What is being asked :: If a line below contains the string "Vestiging", return that line.

Exercise materials ::

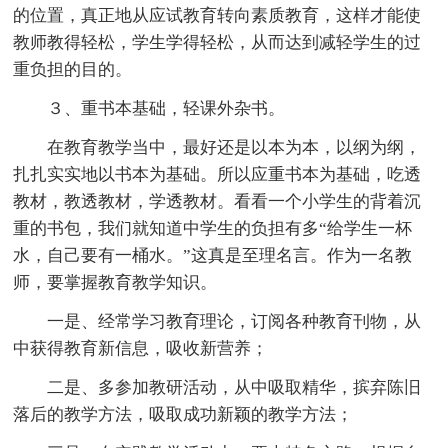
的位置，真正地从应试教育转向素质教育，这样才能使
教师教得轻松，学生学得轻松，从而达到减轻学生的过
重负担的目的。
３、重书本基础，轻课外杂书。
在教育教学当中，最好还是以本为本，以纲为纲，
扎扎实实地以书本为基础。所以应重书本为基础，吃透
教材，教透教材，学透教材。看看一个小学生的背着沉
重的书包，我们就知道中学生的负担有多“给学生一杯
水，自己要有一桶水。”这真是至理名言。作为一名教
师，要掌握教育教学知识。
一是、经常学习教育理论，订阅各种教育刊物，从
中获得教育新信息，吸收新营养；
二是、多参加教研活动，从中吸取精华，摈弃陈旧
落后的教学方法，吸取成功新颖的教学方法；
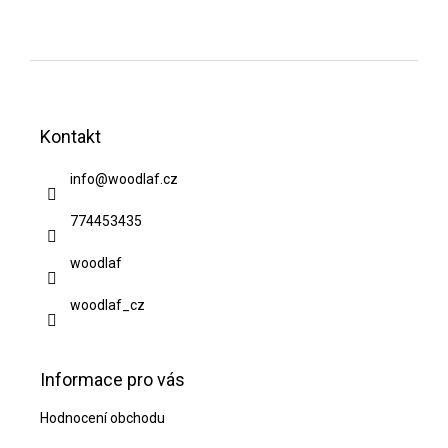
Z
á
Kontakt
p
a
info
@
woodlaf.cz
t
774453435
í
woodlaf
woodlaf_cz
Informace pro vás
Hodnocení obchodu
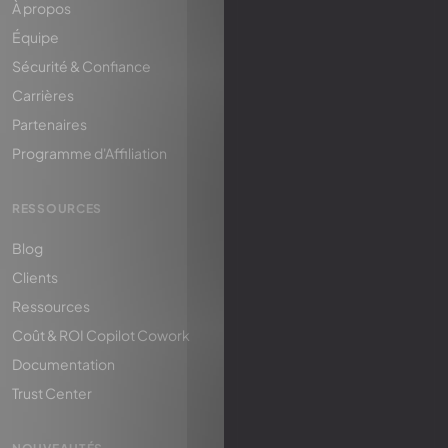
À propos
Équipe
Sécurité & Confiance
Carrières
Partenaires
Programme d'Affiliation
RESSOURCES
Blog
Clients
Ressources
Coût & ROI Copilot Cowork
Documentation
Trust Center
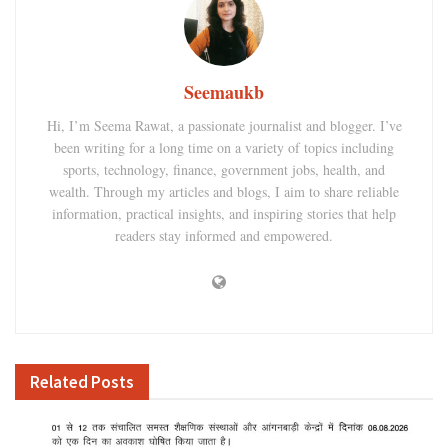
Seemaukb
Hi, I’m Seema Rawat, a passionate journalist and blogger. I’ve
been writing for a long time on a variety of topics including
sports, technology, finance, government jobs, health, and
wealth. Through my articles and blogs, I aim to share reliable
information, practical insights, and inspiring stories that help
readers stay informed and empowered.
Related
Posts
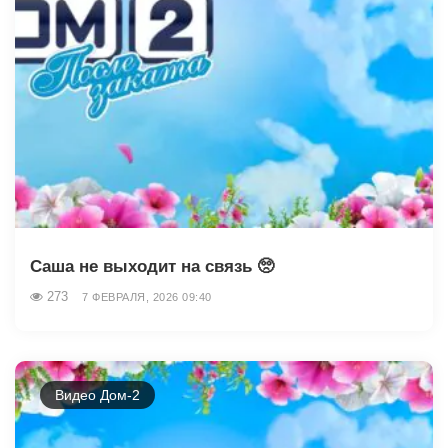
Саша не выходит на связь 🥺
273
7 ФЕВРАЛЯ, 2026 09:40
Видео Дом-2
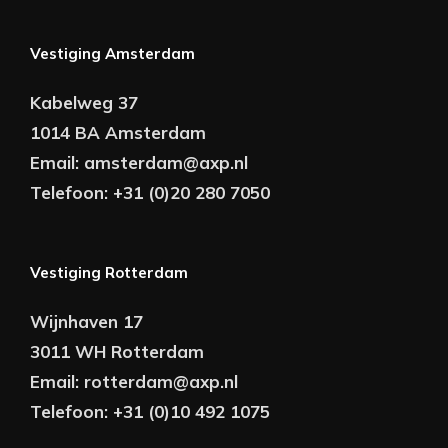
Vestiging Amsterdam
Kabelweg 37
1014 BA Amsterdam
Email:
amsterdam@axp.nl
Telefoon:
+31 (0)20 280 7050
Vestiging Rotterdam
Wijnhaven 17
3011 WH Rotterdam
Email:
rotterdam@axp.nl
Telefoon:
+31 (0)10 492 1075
==
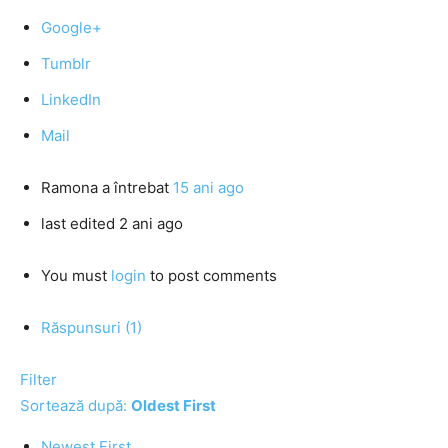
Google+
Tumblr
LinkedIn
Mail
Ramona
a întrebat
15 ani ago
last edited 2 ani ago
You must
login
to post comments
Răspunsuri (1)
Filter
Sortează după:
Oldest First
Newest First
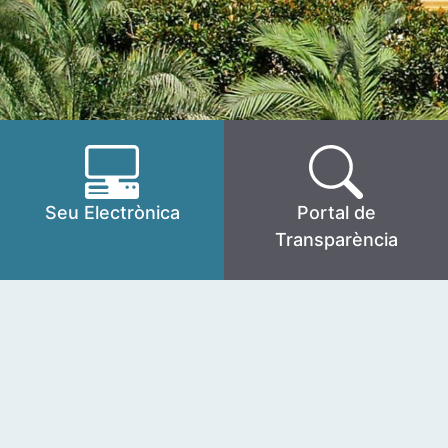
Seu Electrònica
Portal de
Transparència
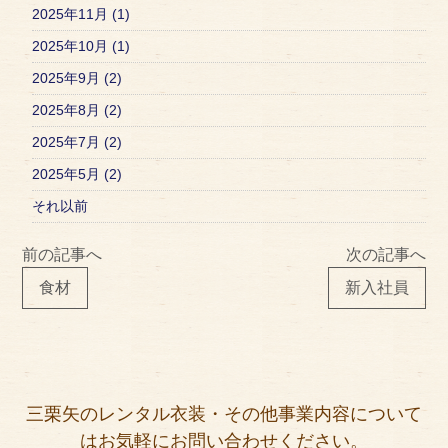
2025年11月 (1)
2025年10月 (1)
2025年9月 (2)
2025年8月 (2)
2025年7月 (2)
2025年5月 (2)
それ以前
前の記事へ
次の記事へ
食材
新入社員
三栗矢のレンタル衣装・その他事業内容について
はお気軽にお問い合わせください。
--
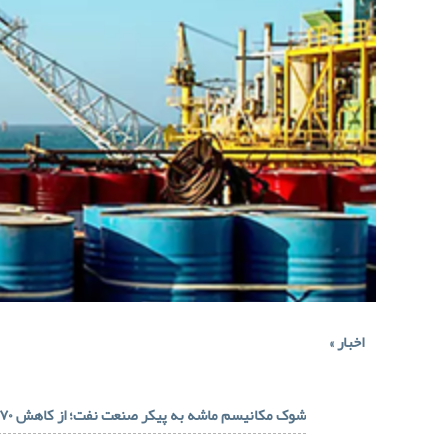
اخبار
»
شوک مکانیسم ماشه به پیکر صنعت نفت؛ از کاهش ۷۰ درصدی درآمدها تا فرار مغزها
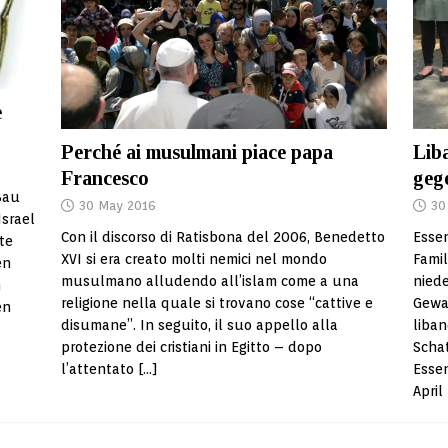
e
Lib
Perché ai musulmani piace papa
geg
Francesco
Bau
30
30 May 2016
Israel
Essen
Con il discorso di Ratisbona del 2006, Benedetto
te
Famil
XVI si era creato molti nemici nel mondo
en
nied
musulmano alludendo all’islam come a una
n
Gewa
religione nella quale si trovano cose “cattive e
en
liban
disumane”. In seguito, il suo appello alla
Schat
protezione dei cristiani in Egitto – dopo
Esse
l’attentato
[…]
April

Solution for this problem ::
Vestiging Amsterdam
Vestiging Rotterdam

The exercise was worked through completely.